THEMIS tyrosine phosphorylation.HEK293T (ATCC CRL-3216) cells (3 × 106) were cotransfected with WT or ThemisI23N constructs and either the WT or a hyperactive F505 Lck variant (André Veillette, IRCM, Montreal, QC, Canada), and 24 h later, cells were lysed in 50 mM Tris (pH 7.5)–150 mM NaCl–1% Triton X-100–0.1% SDS. THEMIS was immunoprecipitated (IP) with anti-THEMIS antibody (16 h, 4°C) and then captured with protein G agarose beads. IP products were separated on gel and then immunoblotted with a mouse antiphosphotyrosine antibody (P-Tyr-100; Cell Signaling Technology) and a horseradish peroxidase-conjugated anti-mouse TrueBlot ULTRA IgG secondary antibody (eBioscience). Blots were reprobed with anti-THEMIS antibody, and blots of whole-cell lysate were probed with anti-LCK antibody (André Veillette) to validate the efficiency of immunoprecipitation and transfection, respectively.
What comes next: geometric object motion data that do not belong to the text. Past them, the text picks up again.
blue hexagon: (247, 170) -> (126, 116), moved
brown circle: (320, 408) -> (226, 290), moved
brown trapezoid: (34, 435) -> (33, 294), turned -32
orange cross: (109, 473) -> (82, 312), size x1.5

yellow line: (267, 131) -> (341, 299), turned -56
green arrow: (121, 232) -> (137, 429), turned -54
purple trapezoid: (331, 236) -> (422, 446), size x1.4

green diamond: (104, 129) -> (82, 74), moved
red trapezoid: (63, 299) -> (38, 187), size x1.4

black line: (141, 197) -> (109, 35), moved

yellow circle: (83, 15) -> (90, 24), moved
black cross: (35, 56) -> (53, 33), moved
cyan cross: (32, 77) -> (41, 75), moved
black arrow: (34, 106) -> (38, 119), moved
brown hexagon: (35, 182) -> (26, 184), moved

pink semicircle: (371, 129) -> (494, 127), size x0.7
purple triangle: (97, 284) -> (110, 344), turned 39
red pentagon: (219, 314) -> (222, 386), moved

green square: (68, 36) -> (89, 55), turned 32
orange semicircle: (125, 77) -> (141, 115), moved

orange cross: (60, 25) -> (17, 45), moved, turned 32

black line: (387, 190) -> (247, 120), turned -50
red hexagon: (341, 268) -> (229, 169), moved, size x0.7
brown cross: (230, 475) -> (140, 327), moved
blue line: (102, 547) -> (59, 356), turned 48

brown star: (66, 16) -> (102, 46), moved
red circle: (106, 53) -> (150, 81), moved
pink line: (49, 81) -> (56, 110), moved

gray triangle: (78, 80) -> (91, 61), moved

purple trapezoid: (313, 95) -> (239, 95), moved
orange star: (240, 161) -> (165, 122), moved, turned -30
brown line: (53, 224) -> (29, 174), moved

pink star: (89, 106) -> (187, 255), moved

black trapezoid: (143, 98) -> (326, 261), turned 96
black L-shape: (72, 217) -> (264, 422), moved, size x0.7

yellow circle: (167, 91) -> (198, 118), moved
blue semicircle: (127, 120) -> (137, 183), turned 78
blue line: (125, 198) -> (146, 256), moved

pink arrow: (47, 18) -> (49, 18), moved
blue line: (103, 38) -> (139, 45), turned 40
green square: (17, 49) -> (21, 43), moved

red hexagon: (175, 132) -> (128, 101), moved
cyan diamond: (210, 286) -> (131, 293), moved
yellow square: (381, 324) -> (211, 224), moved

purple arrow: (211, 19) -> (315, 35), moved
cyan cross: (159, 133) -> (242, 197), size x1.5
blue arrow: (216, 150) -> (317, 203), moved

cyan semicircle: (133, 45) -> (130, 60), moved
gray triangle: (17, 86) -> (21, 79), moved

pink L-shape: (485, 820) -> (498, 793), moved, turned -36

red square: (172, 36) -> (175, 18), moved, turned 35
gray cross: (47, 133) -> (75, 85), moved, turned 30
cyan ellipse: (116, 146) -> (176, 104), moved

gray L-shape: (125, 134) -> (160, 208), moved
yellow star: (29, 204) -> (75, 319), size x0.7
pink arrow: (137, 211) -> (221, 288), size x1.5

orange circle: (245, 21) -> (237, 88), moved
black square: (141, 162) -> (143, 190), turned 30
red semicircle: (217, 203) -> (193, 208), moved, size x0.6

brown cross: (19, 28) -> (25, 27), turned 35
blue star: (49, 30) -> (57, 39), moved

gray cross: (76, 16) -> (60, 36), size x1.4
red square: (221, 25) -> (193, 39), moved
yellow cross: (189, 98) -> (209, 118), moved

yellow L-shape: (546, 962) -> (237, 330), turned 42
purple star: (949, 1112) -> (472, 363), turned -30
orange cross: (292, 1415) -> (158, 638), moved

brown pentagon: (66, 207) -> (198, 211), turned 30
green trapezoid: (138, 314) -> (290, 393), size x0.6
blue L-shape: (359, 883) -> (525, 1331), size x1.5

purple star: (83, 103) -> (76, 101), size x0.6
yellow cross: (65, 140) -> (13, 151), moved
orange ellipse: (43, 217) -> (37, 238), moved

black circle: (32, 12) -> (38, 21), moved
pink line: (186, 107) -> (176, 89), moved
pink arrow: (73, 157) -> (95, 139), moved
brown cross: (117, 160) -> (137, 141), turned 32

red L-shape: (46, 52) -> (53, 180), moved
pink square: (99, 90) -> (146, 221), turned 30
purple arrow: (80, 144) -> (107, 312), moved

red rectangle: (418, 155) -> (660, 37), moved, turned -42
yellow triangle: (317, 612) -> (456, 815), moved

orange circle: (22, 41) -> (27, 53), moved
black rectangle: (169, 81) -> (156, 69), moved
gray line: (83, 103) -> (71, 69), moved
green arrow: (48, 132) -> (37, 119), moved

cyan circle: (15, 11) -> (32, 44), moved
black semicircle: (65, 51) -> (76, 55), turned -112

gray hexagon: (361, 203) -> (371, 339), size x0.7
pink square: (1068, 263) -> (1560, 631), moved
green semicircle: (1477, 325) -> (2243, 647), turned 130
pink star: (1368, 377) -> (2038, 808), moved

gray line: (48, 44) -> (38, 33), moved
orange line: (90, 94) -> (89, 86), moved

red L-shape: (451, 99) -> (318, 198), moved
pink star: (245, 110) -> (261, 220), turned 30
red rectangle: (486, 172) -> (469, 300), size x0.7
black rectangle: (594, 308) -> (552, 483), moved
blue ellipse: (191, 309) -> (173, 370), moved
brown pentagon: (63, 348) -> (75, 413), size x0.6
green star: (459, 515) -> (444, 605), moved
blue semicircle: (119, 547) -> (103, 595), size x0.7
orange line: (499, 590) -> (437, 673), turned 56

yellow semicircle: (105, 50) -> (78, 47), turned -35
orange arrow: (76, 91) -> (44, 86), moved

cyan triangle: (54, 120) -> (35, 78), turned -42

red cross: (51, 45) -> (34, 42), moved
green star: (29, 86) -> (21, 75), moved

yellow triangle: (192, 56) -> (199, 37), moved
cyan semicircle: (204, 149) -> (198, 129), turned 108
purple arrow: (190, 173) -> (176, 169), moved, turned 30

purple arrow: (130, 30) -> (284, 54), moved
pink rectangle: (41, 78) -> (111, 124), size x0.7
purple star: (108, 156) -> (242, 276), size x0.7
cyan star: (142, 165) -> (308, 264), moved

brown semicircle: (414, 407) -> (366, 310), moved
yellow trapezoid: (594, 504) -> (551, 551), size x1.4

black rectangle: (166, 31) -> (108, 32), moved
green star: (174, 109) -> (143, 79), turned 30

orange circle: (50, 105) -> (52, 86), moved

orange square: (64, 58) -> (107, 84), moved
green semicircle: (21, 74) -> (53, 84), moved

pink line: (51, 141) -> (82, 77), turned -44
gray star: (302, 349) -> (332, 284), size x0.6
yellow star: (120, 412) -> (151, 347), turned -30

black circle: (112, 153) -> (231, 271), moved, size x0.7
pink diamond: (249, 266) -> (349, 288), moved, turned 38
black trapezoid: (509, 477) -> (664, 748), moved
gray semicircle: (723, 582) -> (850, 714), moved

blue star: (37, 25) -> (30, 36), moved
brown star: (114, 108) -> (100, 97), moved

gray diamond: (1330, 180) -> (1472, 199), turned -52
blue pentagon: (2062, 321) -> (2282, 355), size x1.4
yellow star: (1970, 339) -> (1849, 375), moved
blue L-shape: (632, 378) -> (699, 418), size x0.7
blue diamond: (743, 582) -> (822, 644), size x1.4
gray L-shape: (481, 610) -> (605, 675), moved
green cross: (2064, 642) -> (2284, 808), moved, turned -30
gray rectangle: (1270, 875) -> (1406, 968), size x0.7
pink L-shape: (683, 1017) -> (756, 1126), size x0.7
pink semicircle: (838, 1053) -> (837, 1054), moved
Evans blue dye extravasation.P. berghei ANKA-infected mice (day 6 postinfection) were injected (i.v.) with 0.2 ml of 1% Evans blue dye (Sigma-Aldrich, Oakville, Canada). One hour later, mice were exsanguinated and perfused with phosphate-buffered saline. Brains were excised and incubated with 1 ml of dimethyl formamide for 48 h to extract the Evans blue dye from the tissues. Optical density at 610 nm was measured, and measurements were converted into micrograms of dye extravasated per gram of tissue.
Immunophenotyping.Thymus and spleen cells (1 × 108 to 2 × 108) were stained with anti-CD4–phycoerythrin (PE)/Cy7 and anti-CD8–PE, and doubly negative (DN; CD4− CD8−), doubly positive (DP; CD4+ CD8+), CD4 singly positive (CD4+; CD4+ CD8−), and CD8 singly positive (CD8+; CD4− CD8+) T cells were isolated with a fluorescence-activated cell sorter (FACS). Leukocytes infiltrating the brains of infected animals were isolated as previously described (20). Thymus and spleen cells from control and P. berghei ANKA-infected mice were analyzed by FACS by using markers of lymphoid cells (anti-CD45–allophycocyanin [APC]-efluor780, anti-CD8–Bv421, anti-CD4–PE, anti-TCRβ–fluorescein isothiocyanate [FITC]) and myeloid cells (anti-CD45–APC-efluor780, anti-CD11b–APC, anti-Ly6G–FITC). All of the antibodies used were purchased from BioLegend. Viable leukocytes were gated as CD45+ cells in the spleen and thymus and as CD45hi cells in the brain. Spleen cells were stimulated with either CD3/CD28 (eBioscience) or IL-12p70/IL-18 (BioLegend) for 48 h; this was followed by measurement of TNF-α and IFN-γ by enzyme-linked immunosorbent assay (ELISA; BioLegend). Cytokines were also measured in sera of naive and P. berghei ANKA-infected mice.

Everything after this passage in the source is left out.